Friedrich Immanuel Niethammer

Philipp Friedrich Immanuel Niethammer, later Knights of Niethammer ( born March 26, 1766 Beilstein, † April 1, 1848 in Munich) was a German philosopher and theologian.

Life

Born in Württemberg in a pastor's family Niethammer entered 1780 in the convent school in Denkendorf one, moved in 1782 to the higher convent school to Maulbronn and in 1784 fellow in Tubingen, where he met Friedrich Hölderlin, Georg Wilhelm Friedrich Hegel and Friedrich Wilhelm Joseph Schelling.

In 1790 he came to Jena, where he studied under Carl Leonhard Reinhold Kant's philosophy studied and befriended Franz Paul Herbert from Klagenfurt, with whom he remained friends until his death, and in the white lead factory, he 1793/94 worked. Both were friends with the Reinhold- pupil Johann Benjamin Erhard, the book On the right of the people to a revolution published in 1795.

From 1794 he lectured at the University of Jena philosophy; from 1797 he was, together with Johann Gottlieb Fichte out the Philosophical Journal in 1798 and became involved in the atheism, and be the Herberts had triggered friend Friedrich Karl Forberg.
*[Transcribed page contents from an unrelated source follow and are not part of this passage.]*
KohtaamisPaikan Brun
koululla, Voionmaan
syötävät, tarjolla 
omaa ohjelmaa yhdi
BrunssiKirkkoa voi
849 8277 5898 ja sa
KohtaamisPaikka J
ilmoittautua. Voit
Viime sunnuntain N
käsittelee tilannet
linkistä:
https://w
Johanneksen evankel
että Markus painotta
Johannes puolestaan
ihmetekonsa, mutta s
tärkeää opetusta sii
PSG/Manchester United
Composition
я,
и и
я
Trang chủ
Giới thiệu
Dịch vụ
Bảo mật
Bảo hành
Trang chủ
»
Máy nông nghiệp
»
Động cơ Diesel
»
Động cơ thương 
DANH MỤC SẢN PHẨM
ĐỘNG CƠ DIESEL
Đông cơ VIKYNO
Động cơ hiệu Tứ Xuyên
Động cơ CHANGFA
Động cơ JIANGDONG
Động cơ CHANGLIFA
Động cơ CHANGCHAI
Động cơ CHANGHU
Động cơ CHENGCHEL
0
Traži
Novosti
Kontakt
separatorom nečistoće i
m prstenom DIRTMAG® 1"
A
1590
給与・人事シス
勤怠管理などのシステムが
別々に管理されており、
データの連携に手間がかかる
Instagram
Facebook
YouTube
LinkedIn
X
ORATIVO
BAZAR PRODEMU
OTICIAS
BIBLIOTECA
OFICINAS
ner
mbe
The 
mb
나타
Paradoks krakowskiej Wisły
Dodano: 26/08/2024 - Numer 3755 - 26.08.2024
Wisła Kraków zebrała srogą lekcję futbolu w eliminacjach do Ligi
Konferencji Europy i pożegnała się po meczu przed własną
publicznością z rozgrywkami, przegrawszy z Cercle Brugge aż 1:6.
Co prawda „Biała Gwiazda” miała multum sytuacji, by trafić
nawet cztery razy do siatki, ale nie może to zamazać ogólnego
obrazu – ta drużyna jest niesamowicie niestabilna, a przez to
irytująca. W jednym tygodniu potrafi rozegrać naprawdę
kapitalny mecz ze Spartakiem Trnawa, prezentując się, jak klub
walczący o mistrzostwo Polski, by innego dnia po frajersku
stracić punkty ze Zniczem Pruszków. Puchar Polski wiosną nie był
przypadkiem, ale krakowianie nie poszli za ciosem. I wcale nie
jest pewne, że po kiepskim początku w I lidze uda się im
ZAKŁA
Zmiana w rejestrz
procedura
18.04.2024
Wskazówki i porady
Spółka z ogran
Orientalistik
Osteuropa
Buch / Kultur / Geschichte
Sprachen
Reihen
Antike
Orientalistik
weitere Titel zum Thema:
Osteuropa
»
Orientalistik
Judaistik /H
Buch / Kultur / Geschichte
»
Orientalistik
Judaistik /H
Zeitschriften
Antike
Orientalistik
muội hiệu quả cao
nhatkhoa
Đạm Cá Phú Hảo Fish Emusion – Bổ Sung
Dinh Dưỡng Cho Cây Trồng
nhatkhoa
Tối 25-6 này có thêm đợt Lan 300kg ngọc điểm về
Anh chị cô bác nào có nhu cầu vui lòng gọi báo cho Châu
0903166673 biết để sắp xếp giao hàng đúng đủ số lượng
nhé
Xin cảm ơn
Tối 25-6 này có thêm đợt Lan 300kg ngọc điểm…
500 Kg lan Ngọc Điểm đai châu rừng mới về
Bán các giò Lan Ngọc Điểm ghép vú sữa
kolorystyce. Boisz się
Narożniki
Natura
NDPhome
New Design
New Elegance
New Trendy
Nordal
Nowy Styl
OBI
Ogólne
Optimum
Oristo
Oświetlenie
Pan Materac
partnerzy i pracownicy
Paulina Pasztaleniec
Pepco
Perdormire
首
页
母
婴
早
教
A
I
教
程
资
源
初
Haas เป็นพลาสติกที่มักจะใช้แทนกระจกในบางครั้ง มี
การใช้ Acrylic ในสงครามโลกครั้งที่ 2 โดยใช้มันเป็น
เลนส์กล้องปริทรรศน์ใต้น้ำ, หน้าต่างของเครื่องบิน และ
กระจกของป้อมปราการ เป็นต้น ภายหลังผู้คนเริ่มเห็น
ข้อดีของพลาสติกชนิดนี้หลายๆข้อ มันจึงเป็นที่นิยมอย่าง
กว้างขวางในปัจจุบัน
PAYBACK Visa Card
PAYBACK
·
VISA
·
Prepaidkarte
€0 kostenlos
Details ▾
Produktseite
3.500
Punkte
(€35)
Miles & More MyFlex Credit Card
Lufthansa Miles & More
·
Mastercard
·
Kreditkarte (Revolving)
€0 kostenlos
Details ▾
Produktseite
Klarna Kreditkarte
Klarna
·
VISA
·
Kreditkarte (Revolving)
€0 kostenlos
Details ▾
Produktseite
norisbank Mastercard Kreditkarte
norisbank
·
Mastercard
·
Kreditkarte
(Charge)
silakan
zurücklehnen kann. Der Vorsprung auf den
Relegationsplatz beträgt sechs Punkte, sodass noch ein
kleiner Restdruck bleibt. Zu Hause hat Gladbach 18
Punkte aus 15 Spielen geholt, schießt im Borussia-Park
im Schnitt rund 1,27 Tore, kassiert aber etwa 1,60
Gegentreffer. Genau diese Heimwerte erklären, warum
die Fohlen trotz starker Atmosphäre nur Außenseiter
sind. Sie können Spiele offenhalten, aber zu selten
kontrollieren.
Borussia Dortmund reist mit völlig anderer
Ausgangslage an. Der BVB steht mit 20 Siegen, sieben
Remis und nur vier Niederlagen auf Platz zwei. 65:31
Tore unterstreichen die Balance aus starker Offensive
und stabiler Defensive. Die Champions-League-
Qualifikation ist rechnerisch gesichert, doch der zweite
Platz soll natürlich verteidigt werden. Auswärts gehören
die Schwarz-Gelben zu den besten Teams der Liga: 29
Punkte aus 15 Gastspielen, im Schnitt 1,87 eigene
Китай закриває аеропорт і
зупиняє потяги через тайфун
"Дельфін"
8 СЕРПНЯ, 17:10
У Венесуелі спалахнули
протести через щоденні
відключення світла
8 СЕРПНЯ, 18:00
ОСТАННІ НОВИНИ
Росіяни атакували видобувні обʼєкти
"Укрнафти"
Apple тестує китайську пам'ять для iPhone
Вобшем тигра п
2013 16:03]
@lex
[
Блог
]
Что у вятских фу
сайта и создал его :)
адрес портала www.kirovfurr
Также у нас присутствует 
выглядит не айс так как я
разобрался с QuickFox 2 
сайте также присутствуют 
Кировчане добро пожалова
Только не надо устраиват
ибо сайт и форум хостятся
In 1795 he devoted Herbert Scripture About Religion as a science for determining the content of religions and the type of treatment of their documents. Until 1804 he worked as an associate professor of theology at Jena.

In 1804 he accepted an appointment in Würzburg and in 1806 the Protestant secondary school commissioner of francs. From 1807, he sat as Bavarian Central School Board for the Protestant Commission by the curriculum reform in the new humanistic sense.

The benefits derived from Cicero's humanitas term humanism was first used by Niethammer for a critique of the Enlightenment shaped by education. In the book The hassle of Philanthropinismus and humanism in the theory of education teaching our time, Jena 1808, this critique knocked down. From Niethammer's parlance, the term of the grammar school was built. In 1808 he became an associate member of the Bavarian Academy of Sciences, 1822 finally a full member of the research facility.

Until 1826, he was a senior school and senior church before he only perceived the church office. 1833 Knight's Cross of the Order of the Württemberg Crown, he was by King William I of Württemberg awarded in 1838 by Ludwig I of Bavaria, the Knight's Cross of Merit of the Bavarian Crown. With two Orders, the elevation to personal nobility was connected.